The praetors Fulvius and Scribonius, to whom had been allotted the province of administering justice in Rome, were instructed to make ready, in addition to the fleet which Baebius was to command, one hundred quinqueremes.
[2]
Before the consul and praetors set out for their provinces, a supplication was held by reason of prodigies.
[3]
A she-goat was reported from Picenum to have given birth to six kids at one time, and at Arretium a boy with one hand was born, at Amiternum
[4??]
there was a shower of earth, at Formiae the wall and gate were struck by lightning, and, a thing which caused the greatest terror, at Rome a cow belonging to the consul Gnaeus Domitius spoke, saying, “Rome, for thyself beware.”
[5]
The period of prayer was held on account of the other portents; the haruspices ordered that the cow be carefully kept and fed.
[6]
The Tiber, attacking the city with a more violent rush than the year before, swept away the two bridges1 and many buildings, especially around the Porta Flumentana. A huge stone, dislodged either by the rains or by an earthquake too slight to be felt otherwise, fell into the vicus lugarius2 from the Capitoline and killed many people.
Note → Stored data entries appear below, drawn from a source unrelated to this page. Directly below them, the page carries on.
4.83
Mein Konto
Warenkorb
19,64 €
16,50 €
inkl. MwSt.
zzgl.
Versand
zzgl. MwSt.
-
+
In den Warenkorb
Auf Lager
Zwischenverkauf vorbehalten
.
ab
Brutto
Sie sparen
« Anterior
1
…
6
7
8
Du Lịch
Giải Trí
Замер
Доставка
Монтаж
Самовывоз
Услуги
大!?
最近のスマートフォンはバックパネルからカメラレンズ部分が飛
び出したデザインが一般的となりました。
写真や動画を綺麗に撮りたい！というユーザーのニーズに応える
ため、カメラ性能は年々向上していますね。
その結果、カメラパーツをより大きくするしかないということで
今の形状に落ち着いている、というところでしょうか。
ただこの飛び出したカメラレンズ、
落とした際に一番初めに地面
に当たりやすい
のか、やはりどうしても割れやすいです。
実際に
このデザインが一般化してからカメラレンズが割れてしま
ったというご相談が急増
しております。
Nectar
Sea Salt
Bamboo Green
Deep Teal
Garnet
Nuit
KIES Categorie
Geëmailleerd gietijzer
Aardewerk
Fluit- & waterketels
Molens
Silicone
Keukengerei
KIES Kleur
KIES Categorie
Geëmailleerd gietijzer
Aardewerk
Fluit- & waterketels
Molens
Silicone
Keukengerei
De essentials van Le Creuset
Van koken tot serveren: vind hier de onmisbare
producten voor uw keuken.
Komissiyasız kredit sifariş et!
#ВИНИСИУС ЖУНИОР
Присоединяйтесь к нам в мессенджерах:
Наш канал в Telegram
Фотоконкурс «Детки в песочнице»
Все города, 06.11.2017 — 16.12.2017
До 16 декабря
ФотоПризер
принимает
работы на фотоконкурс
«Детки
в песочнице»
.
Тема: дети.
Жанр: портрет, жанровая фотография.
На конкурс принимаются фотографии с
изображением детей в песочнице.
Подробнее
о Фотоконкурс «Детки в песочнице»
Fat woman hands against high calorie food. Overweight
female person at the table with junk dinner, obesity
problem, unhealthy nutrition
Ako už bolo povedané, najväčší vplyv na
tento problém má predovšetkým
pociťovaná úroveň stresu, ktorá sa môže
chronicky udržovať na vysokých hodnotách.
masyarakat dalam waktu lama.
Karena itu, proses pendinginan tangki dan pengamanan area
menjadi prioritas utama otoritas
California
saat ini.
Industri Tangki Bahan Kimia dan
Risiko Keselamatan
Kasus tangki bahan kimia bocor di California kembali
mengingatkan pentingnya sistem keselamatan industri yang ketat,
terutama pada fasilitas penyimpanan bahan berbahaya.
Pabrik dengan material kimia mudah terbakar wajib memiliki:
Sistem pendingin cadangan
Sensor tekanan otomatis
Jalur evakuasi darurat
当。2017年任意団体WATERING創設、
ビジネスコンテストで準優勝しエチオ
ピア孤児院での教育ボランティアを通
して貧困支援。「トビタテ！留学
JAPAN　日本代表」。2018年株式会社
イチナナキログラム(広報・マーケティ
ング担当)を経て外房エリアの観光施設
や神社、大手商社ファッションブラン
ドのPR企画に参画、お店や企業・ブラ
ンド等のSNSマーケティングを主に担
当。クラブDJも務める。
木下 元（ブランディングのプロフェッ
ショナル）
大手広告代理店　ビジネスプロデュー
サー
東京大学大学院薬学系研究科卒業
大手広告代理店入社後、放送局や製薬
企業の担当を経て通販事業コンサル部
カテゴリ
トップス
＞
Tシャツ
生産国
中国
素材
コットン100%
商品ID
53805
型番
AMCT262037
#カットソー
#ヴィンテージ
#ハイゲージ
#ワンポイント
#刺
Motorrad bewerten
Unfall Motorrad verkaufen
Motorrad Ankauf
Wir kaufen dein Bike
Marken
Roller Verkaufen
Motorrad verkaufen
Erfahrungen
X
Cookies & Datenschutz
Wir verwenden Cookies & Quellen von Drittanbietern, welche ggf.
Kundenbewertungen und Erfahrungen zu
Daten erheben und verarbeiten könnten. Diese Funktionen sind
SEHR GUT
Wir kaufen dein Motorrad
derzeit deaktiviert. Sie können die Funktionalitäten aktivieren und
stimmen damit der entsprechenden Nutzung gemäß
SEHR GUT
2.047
In the flooded lands round about many cattle were washed away and damage was done to the farmhouses.
[7]
Before the consul Lucius Quinctius arrived in his province, Quintus Minucius, in the neighbourhood [p. 63]of Pisa, met the Ligures in a pitched battle;
[8]
he killed3 nine thousand of the enemy, routed and put to flight the rest and drove them into their camp. This was vigorously attacked and defended until nightfall.
[9]
By night the Ligures secretly withdrew and at daybreak the Romans entered the abandoned camp; less booty was found there because the spoils from the country were from time to time sent home.
[10]
Minucius then gave the enemy no rest; from Pisan territory he marched into the land of the Ligures and completely laid waste their citadels and towns with fire and sword.
[11]
There the booty of Etruria, which had been sent on by the raiders, sated the Roman soldiers.